New menundukkan kepala, mengecup dahi pria yang terbaring. Kali ini, ia sudah berjanji untuk tak menunjukkan wajah menangisnya pada Tay. Setidaknya, di hari perpisahan mereka, ia harus pergi dengan senyuman untuk merayakan bebasnya lelaki itu dari belenggu New Thitipoom.

"Hidup bebas setelah ini, jadi Tay Tawan yang aku kenal, bisa? Tanpa New Thitipoom. Hanya Tay Tawan dan segala sinarnya. Karena nama kamu matahari." Bisiknya perlahan di telinga pria itu.

Ada banyak kata yang tersimpan dalam hati, tetapi New tak berani menyampaikan. Melihat bagaimana ketenangan dalam lelap seorang Tay di sana.

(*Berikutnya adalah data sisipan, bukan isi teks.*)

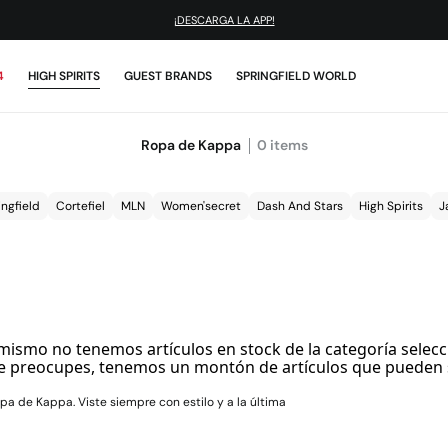
¡DESCARGA LA APP!
4
HIGH SPIRITS
GUEST BRANDS
SPRINGFIELD WORLD
Ropa de Kappa
0
items
ingfield
Cortefiel
MLN
Women'secret
Dash And Stars
High Spirits
J
mismo no tenemos artículos en stock de la categoría selecc
e preocupes, tenemos un montón de artículos que pueden 
pa de Kappa. Viste siempre con estilo y a la última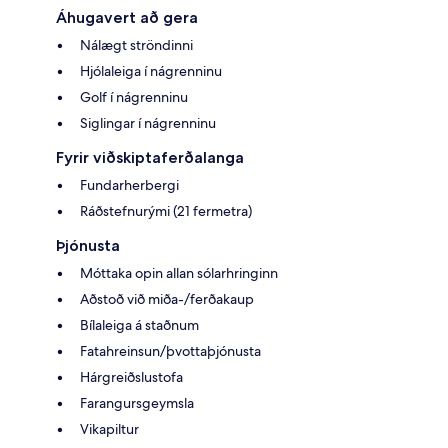
Áhugavert að gera
Nálægt ströndinni
Hjólaleiga í nágrenninu
Golf í nágrenninu
Siglingar í nágrenninu
Fyrir viðskiptaferðalanga
Fundarherbergi
Ráðstefnurými (21 fermetra)
Þjónusta
Móttaka opin allan sólarhringinn
Aðstoð við miða-/ferðakaup
Bílaleiga á staðnum
Fatahreinsun/þvottaþjónusta
Hárgreiðslustofa
Farangursgeymsla
Vikapiltur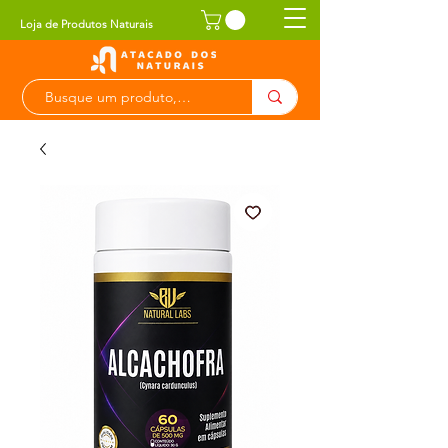
Loja de Produtos Naturais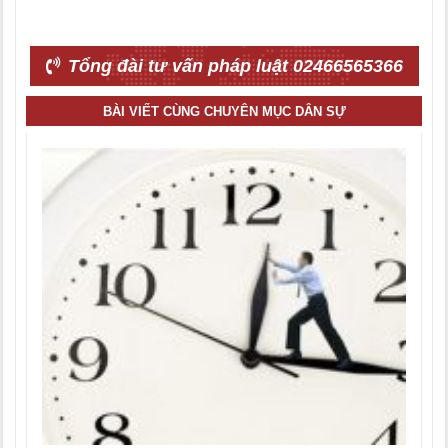
Tổng đài tư vấn pháp luật 02466565366
BÀI VIẾT CÙNG CHUYÊN MỤC DÂN SỰ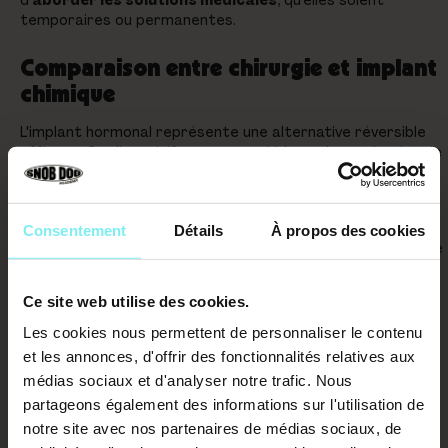
temporaires ou permanentes.
Comparaison entre chirurgie et implant
chimique
L'implant hormonal représente une alternative réversible
efficace. Ce dispositif sous-cutané bloque la production de
testostérone. Il permet surtout de
tester l'impact réel
de la stérilisation
.
Ce super-agoniste de la GnRH utilise l'
acétate de
Consentement
Détails
À propos des cookies
desloréline
.
La pose est simple et rapide
. Elle ne nécessite
aucune anesthésie générale pour votre animal.
Ce site web utilise des cookies.
Les cookies nous permettent de personnaliser le contenu
et les annonces, d'offrir des fonctionnalités relatives aux
médias sociaux et d'analyser notre trafic. Nous
partageons également des informations sur l'utilisation de
notre site avec nos partenaires de médias sociaux, de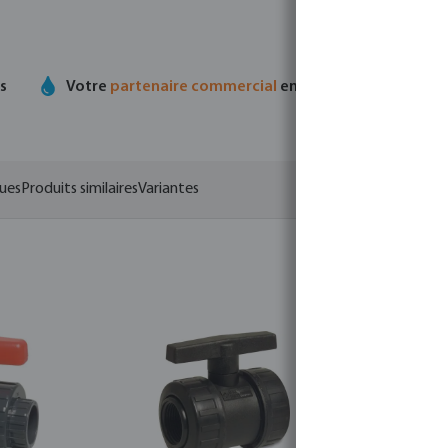
ts
Votre
partenaire commercial
en matière de technolo
ques
Produits similaires
Variantes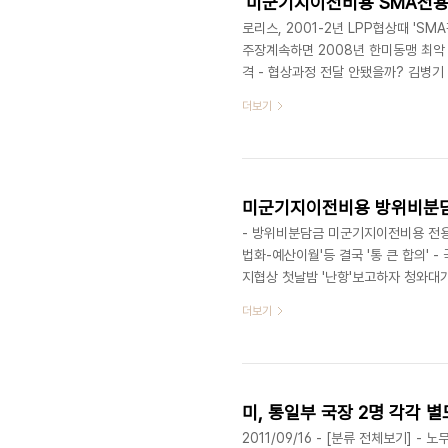
로리스, 2001-2년 LPP협상때 'S
주장계속하면 2008년 한미동맹 최악 
격 - 협상과정 전달 안됐을까? 김병기 
미국옹호 여러 전문 '양측이 이해했다'로 
더보기
전체보기] - 미군기지이전비용 방위비분
타결'지시도 2011/09/29 - [분
담 63%, 2007년 버시바우전문은 한국
- 방위비분담금 미군기지이전비용 전용,
법화-예산이월'등 결국 '통 큰 합의' 
지협상 첫날밤 '난항'보고하자 청와대가
구 MB정부는 5년 합의 - 미국설득해
더보기
물 2010/06/08 - [한미조약] - 
체보기] - '미군기지이전비용 SMA전용
악맞는다'경고도 2011/09/29 - [분류
2011/09/16 - [분류 전체보기] 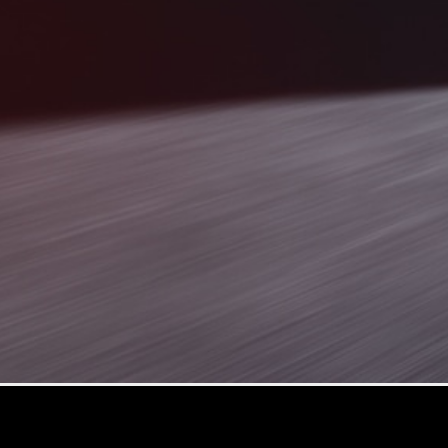
Maybach
GLS
Mercedes-
Maybach
Nuova
GLS
Classe
Elettrica
G
Classe G
Configuratore
Mercedes-
Benz Store
Station Wagon
Tutte le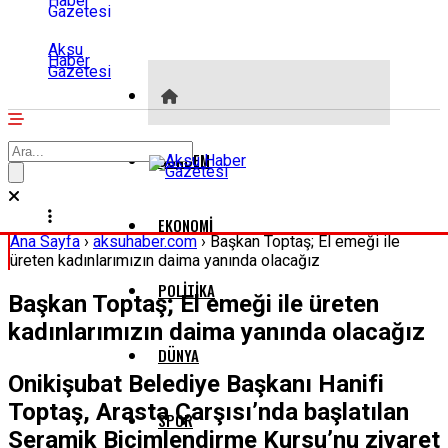
Aksu
Haber
Gazetesi
GÜNDEM
EKONOMI
Ana Sayfa
›
aksuhaber.com
›
Başkan Toptaş; El emeği ile
üreten kadınlarımızın daima yanında olacağız
POLITIKA
Başkan Toptaş; El emeği ile üreten
kadınlarımızın daima yanında olacağız
DÜNYA
Onikişubat Belediye Başkanı Hanifi
Toptaş, Arasta Çarşısı’nda başlatılan
SPOR
Seramik Biçimlendirme Kursu’nu ziyaret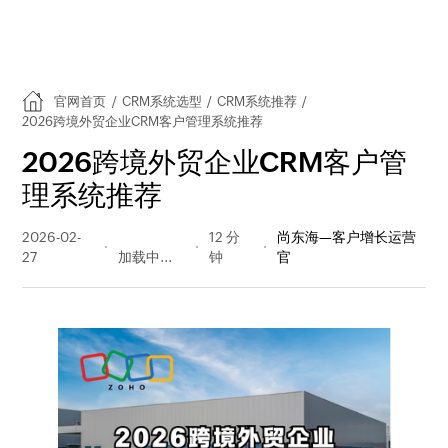
官网首页
/
CRM系统选型
/
CRM系统推荐
/
2026跨境外贸企业CRM客户管理系统推荐
2026跨境外贸企业CRM客户管
理系统推荐
2026-02-
344 阅读
12 分
尚东海—客户增长运营
27
量
钟
官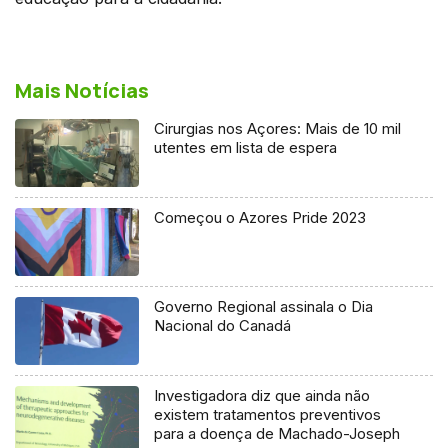
Mais Notícias
Cirurgias nos Açores: Mais de 10 mil
utentes em lista de espera
Começou o Azores Pride 2023
Governo Regional assinala o Dia
Nacional do Canadá
Investigadora diz que ainda não
existem tratamentos preventivos
para a doença de Machado-Joseph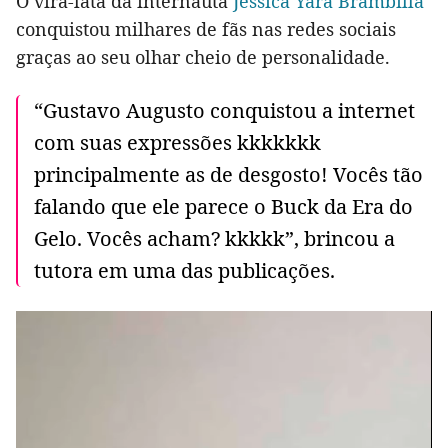
O vira-lata da internauta
Jéssica Yara Brambilla
conquistou milhares de fãs nas redes sociais
graças ao seu olhar cheio de personalidade.
“Gustavo Augusto conquistou a internet
com suas expressões kkkkkkk
principalmente as de desgosto! Vocês tão
falando que ele parece o Buck da Era do
Gelo. Vocês acham? kkkkk”, brincou a
tutora em uma das publicações.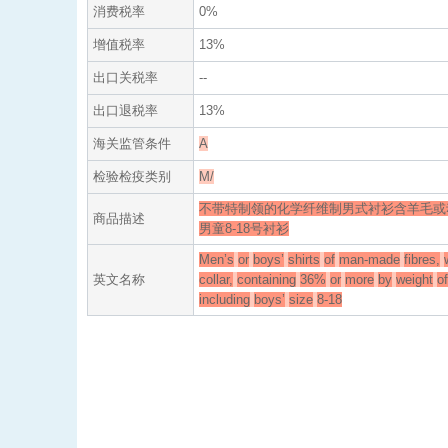
消费税率
0%
增值税率
13%
出口关税率
--
出口退税率
13%
海关监管条件
A
检验检疫类别
M/
不带特制领的化学纤维制男式衬衫含羊毛或动
商品描述
男童8-18号衬衫
Men’s
or
boys’
shirts
of
man-made
fibres,
英文名称
collar,
containing
36%
or
more
by
weight
of
including
boys’
size
8-18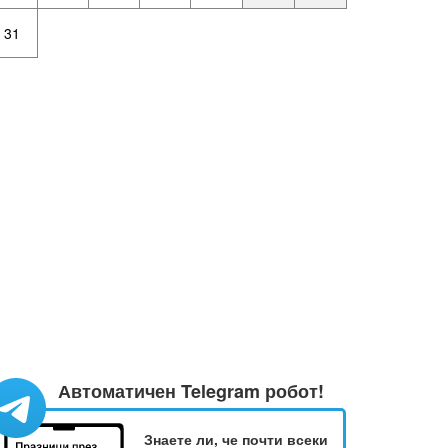
31
Автоматичен Telegram робот!
Знаете ли, че почти всеки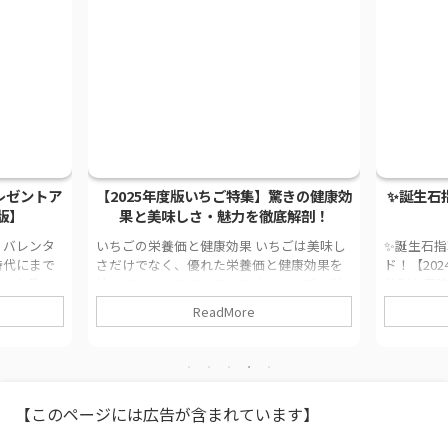
025/1/13
2025/1/12
レゼントア
【2025年度版いちご特集】驚きの健康効
✨誕生石
版】
果と美味しさ・魅力を徹底解剖！
 バレンタ
いちごの栄養価と健康効果 いちごは美味し
✨誕生石
時代にまで
さだけでなく、優れた栄養価と健康効果を
ド！【20
リスト教の
持つフルーツです。ここでは、いちごの栄
特別な意
日と深く結
養素について詳しく解説し、その健康効果
り、アイデ
ReadMore
は、ローマ
に焦点を当てます。 いちごには、豊富なビ
方法です
2世が結婚
タミンとミネラルが含まれています。特
節目に贈
たちの結婚
に、ビタミンCが豊富で、免疫機能を強化す
ます。結
います。結
るのに役立ちます。また、ビタミンCは皮膚
に特別な
死を悼むた
の健康を保つためにも重要な役割を果たし
で、心に残
【このページには広告が含まれています】
ンの日」とし
ているため、美容にも効果的と言えるでし
石にはそ
しては、次
ょう。さらに、いちごにはビタミンA、ビタ
人々の生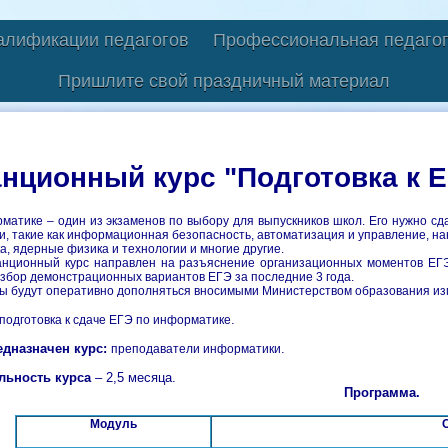
алификации педагогов
Профессиональная педагог
Пришлите свой праздничный материал
нционный курс "Подготовка к 
матике – один из экзаменов по выбору для выпускников школ. Его нужно сда
и, такие как информационная безопасность, автоматизация и управление, на
а, ядерные физика и технологии и многие другие.
нционный курс направлен на разъяснение организационных моментов ЕГЭ 
збор демонстрационных вариантов ЕГЭ за последние 3 года.
ы будут оперативно дополняться вносимыми Министерством образования из
.
подготовка к сдаче ЕГЭ по информатике
едназначен курс:
.
преподаватели информатики
льность курса
– 2,5 месяца.
Программа.
Модуль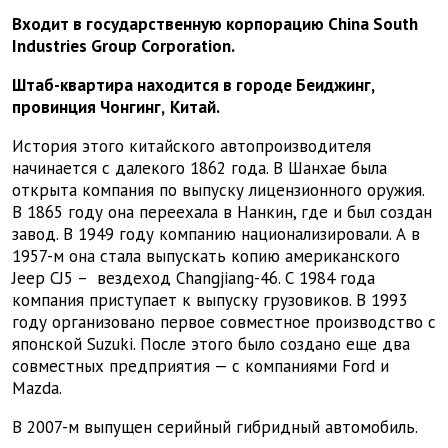
Входит в государственную корпорацию
China South
Industries Group Corporation
.
Штаб-квартира находится в городе
Беиджинг,
провинция Чонгинг,
Китай.
История этого китайского автопроизводителя
начинается с далекого 1862 года. В Шанхае была
открыта компания по выпуску лицензионного оружия.
В 1865 году она переехала в Нанкин, где и был создан
завод. В 1949 году компанию национализировали. А в
1957-м она стала выпускать копию американского
Jeep
CJ
5 –
вездеход Changjiang-46. С 1984 года
компания приступает к выпуску грузовиков. В 1993
году организовано первое совместное производство с
японской
Suzuki
. После этого было создано еще два
совместных предприятия — с компаниями
Ford
и
Mazda
.
В 2007-м выпущен серийный гибридный автомобиль.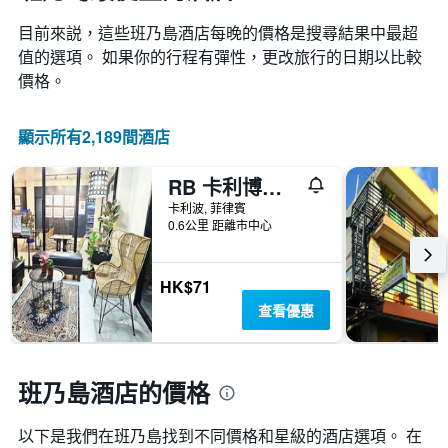
目前來説，這些班乃島​酒店每晚的價格是搜尋結果中最超
值的選項。 如果你的行程有彈性，更改旅行的日期以比較
價格。
顯示所有2,189間酒店
RB 卡利博旅館 - 卡利波
卡利波, 菲律賓
0.6公里 距離市中心
HK$71
查看優惠
班乃島酒店的價格
以下是我們在班乃島找到不同價格和星級的酒店選項。 在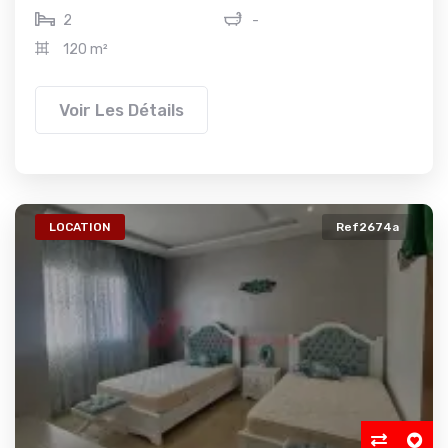
2
-
120 m²
Voir Les Détails
LOCATION
Ref2674a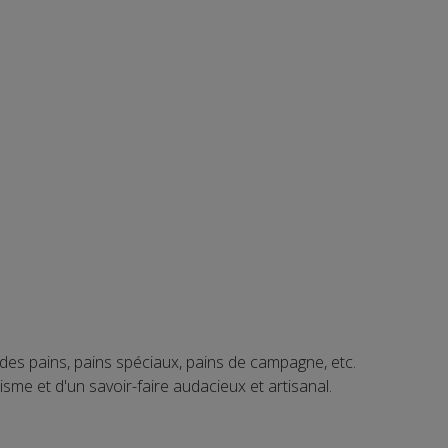
des pains, pains spéciaux, pains de campagne, etc.
sme et d'un savoir-faire audacieux et artisanal.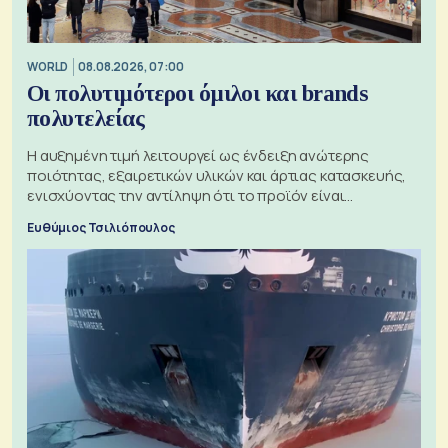
WORLD
08.08.2026, 07:00
Οι πολυτιμότεροι όμιλοι και brands
πολυτελείας
Η αυξημένη τιμή λειτουργεί ως ένδειξη ανώτερης
ποιότητας, εξαιρετικών υλικών και άρτιας κατασκευής,
ενισχύοντας την αντίληψη ότι το προϊόν είναι
ξεχωριστό
Ευθύμιος Τσιλιόπουλος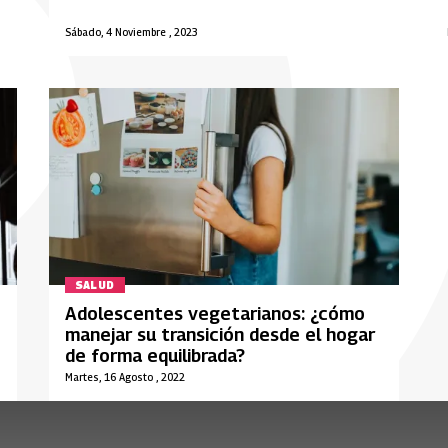
Sábado, 4 Noviembre , 2023
SALUD
Adolescentes vegetarianos: ¿cómo
manejar su transición desde el hogar
de forma equilibrada?
Martes, 16 Agosto , 2022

"Thank you for coming into my life, Te."

Walau ada harga mahal yang harus New bayar untuk bisa bertemu Tay dalam hidupnya.

"Last one..."

---

New melangkahkan kaki menuju toko bunga pinggir jalan. Membeli sebuah buket dengan uang yang tersisa di kantungnya. Wajah tersenyumnya membuat beberapa orang yang berpapasan ikut memasang lengkungan.

Lajunya berhenti pada gundukan tanah dengan keramik yang di atasnya terukir beberapa huruf. Sebuah nama. Nama yang begitu New rindukan. Sosok yang begitu berarti dalam hidup New.

"Ibu, New datang." Gumamnya perlahan. Jemarinya digunakan untuk membersihkan rumput liar yang menghiasi tempat persemayaman cintanya. Dicabut satu per satu, dibersihkan dari beberapa tanah yang menempel, serta ditaburi kelopak bunga di atasnya. Tak lupa satu buket bunga yang dibeli menjadi sentuhan terakhir dalam rangka memperindah pusara tersebut.

"Maaf karena jarang ke sini, kuliah New makin sibuk. New udah mau masuk semester akhir, Ibu. Sebentar lagi skripsi dan lulus."

New bersimpuh di sana, mendekatkan wajah pada gundukan tersebut, merebahkan diri. Hari sudah sore, sebentar lagi matahari akan terbenam, digantikan bulan sebagai penyinar. Lelaki manis itu tak peduli berapa pasang mata sudah menatapnya aneh karena berbaring di atas tanah, persis di samping tempat peristirahatan terakhir sang ibu.